DATA EXCERPTS:
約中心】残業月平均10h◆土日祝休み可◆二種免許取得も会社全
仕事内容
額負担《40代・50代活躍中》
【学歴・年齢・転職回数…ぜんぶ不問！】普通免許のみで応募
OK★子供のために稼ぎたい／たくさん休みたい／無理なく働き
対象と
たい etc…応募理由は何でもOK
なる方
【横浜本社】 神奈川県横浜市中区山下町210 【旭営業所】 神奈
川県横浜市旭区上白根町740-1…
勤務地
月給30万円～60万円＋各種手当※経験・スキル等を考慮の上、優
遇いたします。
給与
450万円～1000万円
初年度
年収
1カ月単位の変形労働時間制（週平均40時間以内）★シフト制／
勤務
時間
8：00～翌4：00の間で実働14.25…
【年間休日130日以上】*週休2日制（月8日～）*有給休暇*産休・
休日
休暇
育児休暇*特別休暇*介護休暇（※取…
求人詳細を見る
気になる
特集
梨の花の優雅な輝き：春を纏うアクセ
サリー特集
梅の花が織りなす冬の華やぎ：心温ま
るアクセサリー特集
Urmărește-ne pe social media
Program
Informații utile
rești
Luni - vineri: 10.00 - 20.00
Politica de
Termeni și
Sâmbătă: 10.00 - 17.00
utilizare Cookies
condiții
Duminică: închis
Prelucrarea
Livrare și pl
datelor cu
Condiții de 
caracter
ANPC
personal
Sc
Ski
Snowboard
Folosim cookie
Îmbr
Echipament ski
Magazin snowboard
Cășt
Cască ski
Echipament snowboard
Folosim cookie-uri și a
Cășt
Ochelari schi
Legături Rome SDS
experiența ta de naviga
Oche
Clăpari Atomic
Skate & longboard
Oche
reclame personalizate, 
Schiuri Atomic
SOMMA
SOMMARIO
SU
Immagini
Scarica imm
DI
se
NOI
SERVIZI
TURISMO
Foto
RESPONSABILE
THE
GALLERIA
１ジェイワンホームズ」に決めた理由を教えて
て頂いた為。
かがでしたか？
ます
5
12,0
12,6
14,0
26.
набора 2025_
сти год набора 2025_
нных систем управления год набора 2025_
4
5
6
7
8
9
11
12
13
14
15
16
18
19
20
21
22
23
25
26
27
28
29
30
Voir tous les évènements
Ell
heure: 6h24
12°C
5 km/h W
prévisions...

ABOUT THIS TASK: Beginning with the line that contains "Folosim cookie-uri și a", each line of the records above through the last one must be printed word for word.

EXERCISE OUTPUT:
Folosim cookie-uri și a
Cășt
Ochelari schi
Legături Rome SDS
experiența ta de naviga
Oche
Clăpari Atomic
Skate & longboard
Oche
reclame personalizate, 
Schiuri Atomic
SOMMA
SOMMARIO
SU
Immagini
Scarica imm
DI
se
NOI
SERVIZI
TURISMO
Foto
RESPONSABILE
THE
GALLERIA
１ジェイワンホームズ」に決めた理由を教えて
て頂いた為。
かがでしたか？
ます
5
12,0
12,6
14,0
26.
набора 2025_
сти год набора 2025_
нных систем управления год набора 2025_
4
5
6
7
8
9
11
12
13
14
15
16
18
19
20
21
22
23
25
26
27
28
29
30
Voir tous les évènements
Ell
heure: 6h24
12°C
5 km/h W
prévisions...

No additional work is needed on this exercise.